#### What this task involves
Where in the records does the word "from" occur? Copy each line in which it does.
◇ ◇ ◇ ◇ ◇
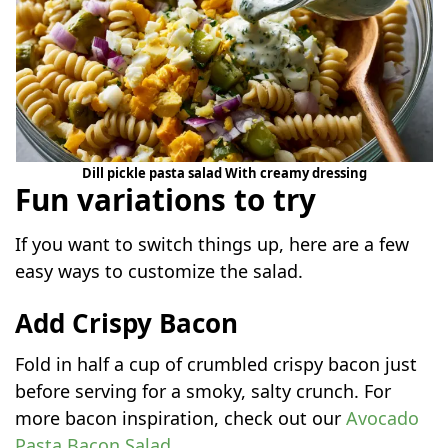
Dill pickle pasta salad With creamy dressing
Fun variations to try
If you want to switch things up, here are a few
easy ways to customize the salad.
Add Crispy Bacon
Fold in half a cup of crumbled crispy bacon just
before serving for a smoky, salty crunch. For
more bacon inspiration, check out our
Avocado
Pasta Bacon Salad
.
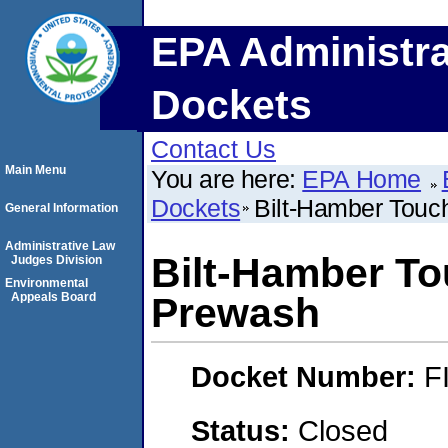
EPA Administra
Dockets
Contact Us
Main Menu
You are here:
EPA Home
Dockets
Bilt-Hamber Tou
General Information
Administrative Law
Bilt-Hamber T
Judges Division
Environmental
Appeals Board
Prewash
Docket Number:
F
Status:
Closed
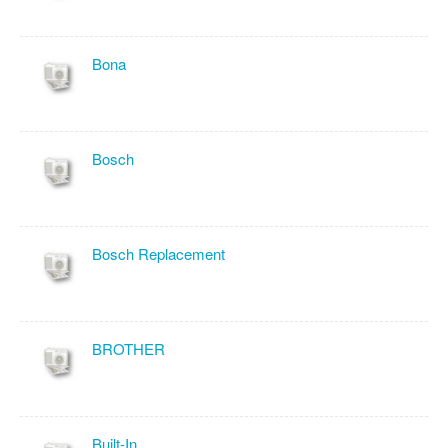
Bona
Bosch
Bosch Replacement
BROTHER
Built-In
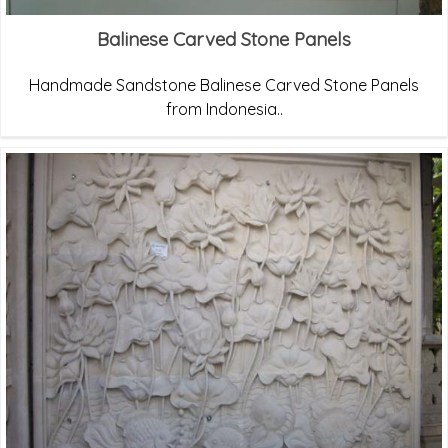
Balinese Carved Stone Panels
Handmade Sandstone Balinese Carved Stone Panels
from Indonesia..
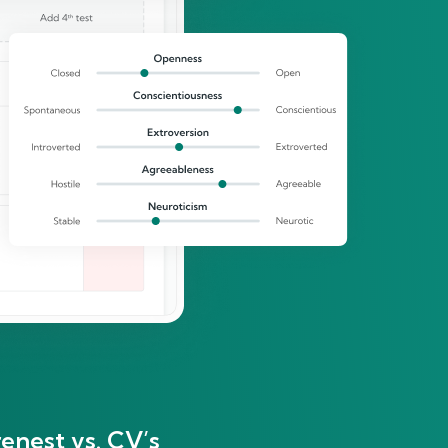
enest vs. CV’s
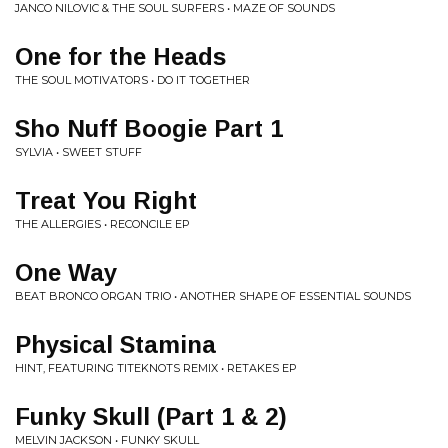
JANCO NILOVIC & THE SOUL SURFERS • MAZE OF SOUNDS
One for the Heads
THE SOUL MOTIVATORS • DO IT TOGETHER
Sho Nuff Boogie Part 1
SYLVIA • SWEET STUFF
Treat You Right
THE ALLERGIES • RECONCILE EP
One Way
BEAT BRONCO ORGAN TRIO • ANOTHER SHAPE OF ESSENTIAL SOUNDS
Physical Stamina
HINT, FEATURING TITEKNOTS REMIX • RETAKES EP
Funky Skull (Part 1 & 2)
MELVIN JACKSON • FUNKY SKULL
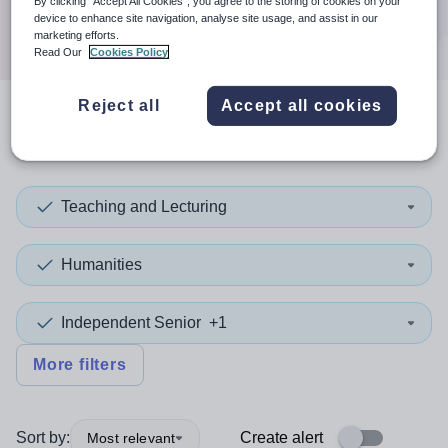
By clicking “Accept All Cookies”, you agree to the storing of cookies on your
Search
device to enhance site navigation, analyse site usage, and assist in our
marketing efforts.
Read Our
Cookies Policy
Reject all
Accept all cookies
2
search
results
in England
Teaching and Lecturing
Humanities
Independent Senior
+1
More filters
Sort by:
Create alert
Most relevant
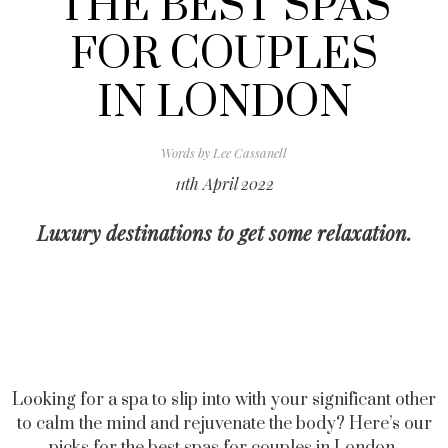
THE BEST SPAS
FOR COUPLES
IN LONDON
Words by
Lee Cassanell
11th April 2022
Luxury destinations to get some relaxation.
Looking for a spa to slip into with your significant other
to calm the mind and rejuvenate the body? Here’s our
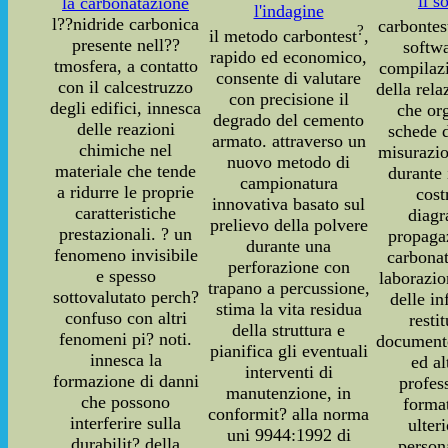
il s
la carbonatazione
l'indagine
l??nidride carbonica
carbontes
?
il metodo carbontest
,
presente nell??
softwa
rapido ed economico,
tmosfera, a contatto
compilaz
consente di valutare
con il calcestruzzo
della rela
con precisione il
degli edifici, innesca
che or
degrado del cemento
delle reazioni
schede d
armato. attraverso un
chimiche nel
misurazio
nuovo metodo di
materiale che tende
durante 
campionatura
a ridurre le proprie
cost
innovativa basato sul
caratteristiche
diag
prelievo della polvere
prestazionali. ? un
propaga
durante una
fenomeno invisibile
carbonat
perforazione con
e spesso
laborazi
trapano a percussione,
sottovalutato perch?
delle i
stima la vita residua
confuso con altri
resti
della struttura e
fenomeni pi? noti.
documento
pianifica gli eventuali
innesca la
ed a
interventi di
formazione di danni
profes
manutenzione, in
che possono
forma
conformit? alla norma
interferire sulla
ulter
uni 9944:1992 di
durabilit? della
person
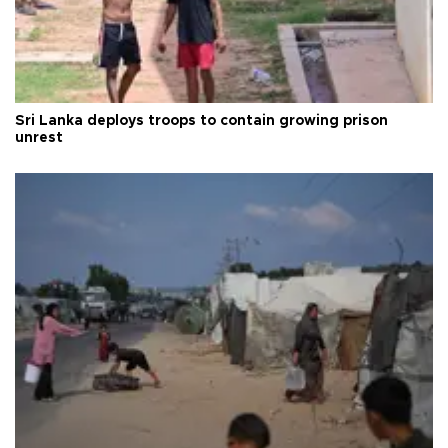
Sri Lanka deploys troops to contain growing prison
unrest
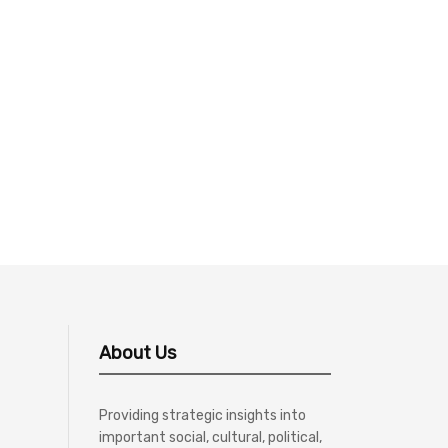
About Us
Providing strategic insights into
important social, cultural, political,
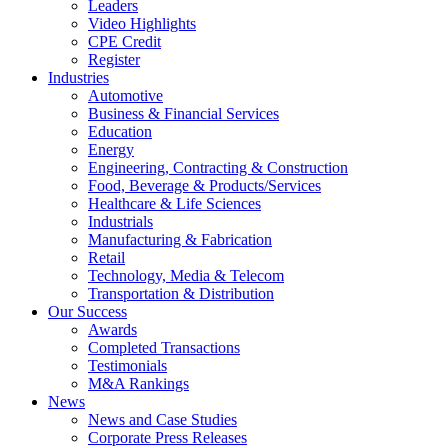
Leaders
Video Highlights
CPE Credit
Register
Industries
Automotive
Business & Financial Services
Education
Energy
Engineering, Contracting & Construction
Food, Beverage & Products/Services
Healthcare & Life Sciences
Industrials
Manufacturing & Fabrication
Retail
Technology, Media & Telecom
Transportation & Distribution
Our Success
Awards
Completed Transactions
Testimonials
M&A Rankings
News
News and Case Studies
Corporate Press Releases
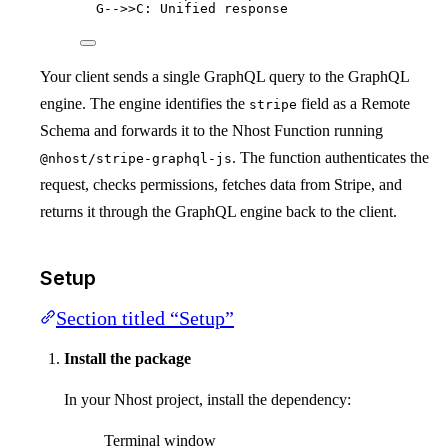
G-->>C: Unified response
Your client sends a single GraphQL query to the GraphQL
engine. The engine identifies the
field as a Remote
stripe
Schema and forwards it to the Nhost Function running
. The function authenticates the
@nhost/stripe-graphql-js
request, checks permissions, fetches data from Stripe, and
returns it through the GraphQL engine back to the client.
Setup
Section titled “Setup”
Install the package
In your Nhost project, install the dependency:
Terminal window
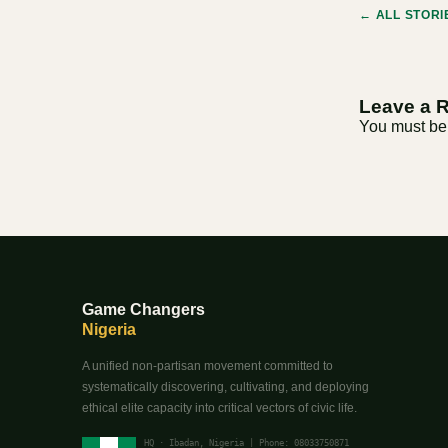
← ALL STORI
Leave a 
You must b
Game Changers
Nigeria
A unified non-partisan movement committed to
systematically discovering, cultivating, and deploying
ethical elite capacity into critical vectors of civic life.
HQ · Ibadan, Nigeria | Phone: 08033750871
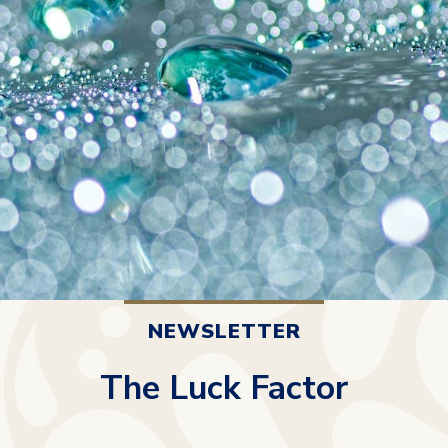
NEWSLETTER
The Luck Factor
◇ ◇ ◇ ◇ ◇
#### Answer
from Indonesia..
request, checks permissions, fetches data from Stripe, and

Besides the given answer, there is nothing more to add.